TASK PROMPT:
Return every entry exactly as written, with the pictures removed.

Segment Open

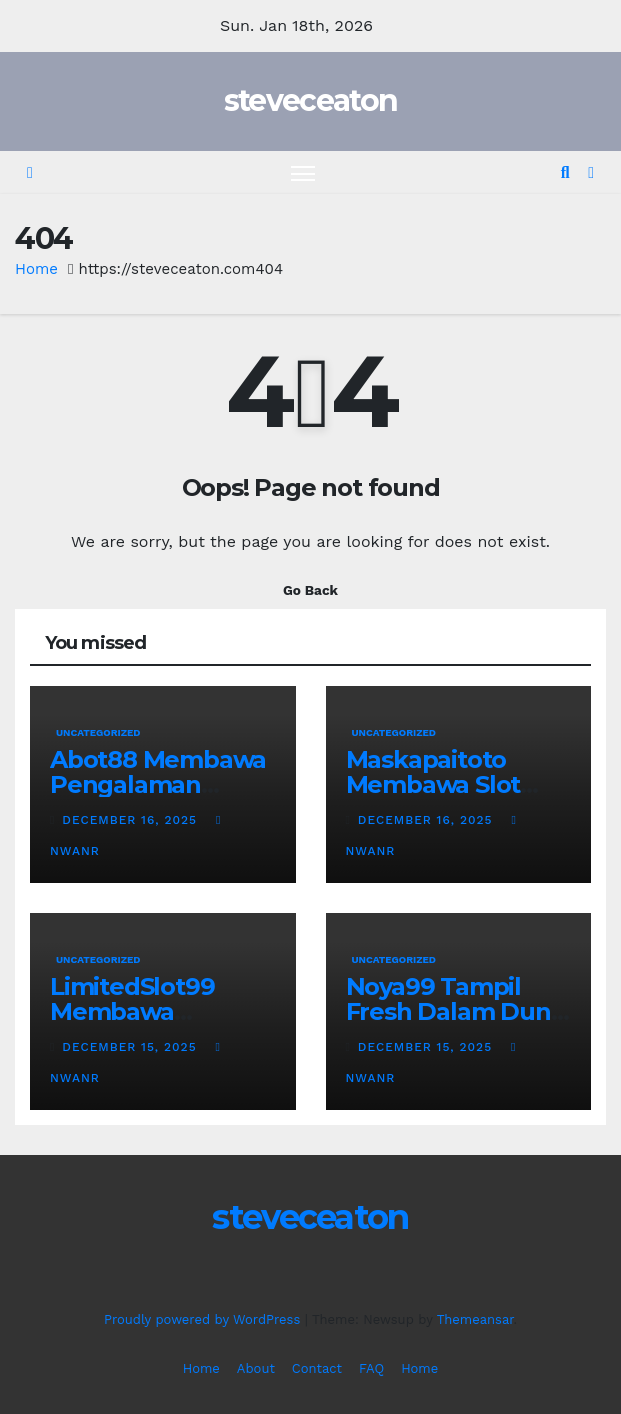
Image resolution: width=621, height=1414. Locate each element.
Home (36, 269)
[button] (565, 172)
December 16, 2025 (132, 820)
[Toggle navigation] (303, 172)
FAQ (371, 1368)
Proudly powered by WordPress (204, 1319)
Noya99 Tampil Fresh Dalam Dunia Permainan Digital (458, 1011)
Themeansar (475, 1319)
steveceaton (310, 100)
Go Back (310, 590)
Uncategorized (98, 732)
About (256, 1368)
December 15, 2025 (131, 1047)
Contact (317, 1368)
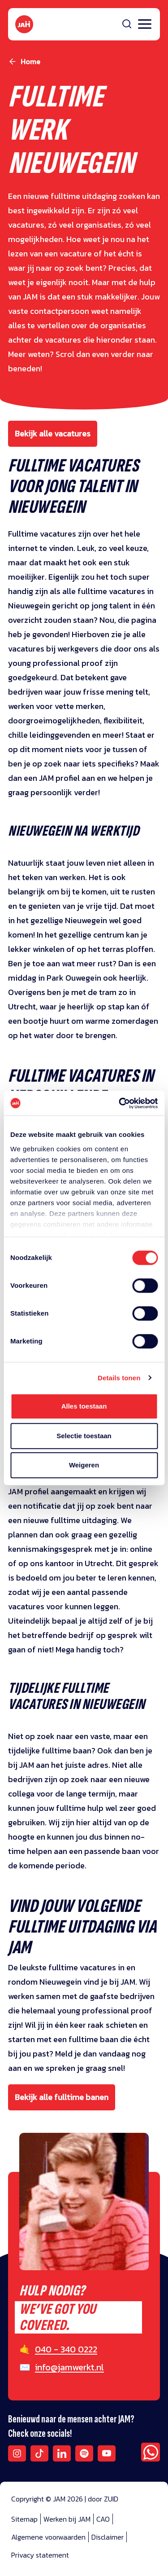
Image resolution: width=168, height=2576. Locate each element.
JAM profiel (59, 778)
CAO (103, 2519)
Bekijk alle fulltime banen (61, 2097)
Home (30, 61)
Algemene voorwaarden (48, 2537)
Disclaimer (107, 2537)
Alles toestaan (84, 1406)
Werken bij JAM (66, 2519)
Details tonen (119, 1378)
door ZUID (103, 2498)
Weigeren (84, 1465)
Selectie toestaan (84, 1436)
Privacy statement (40, 2555)
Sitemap (24, 2519)
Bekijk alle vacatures (52, 433)
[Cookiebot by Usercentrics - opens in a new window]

Segment Closed

RESPONSE AREA:
Image resolution: width=621, height=1414. Locate each element.
Home (36, 269)
[button] (565, 172)
December 16, 2025 (132, 820)
[Toggle navigation] (303, 172)
FAQ (371, 1368)
Proudly powered by WordPress (204, 1319)
Noya99 Tampil Fresh Dalam Dunia Permainan Digital (458, 1011)
Themeansar (475, 1319)
steveceaton (310, 100)
Go Back (310, 590)
Uncategorized (98, 732)
About (256, 1368)
December 15, 2025 (131, 1047)
Contact (317, 1368)
Image resolution: width=168, height=2576. Locate each element.
JAM profiel (59, 778)
CAO (103, 2519)
Bekijk alle fulltime banen (61, 2097)
Home (30, 61)
Algemene voorwaarden (48, 2537)
Disclaimer (107, 2537)
Alles toestaan (84, 1406)
Werken bij JAM (66, 2519)
Details tonen (119, 1378)
door ZUID (103, 2498)
Weigeren (84, 1465)
Selectie toestaan (84, 1436)
Privacy statement (40, 2555)
Sitemap (24, 2519)
Bekijk alle vacatures (52, 433)
[Cookiebot by Usercentrics - opens in a new window]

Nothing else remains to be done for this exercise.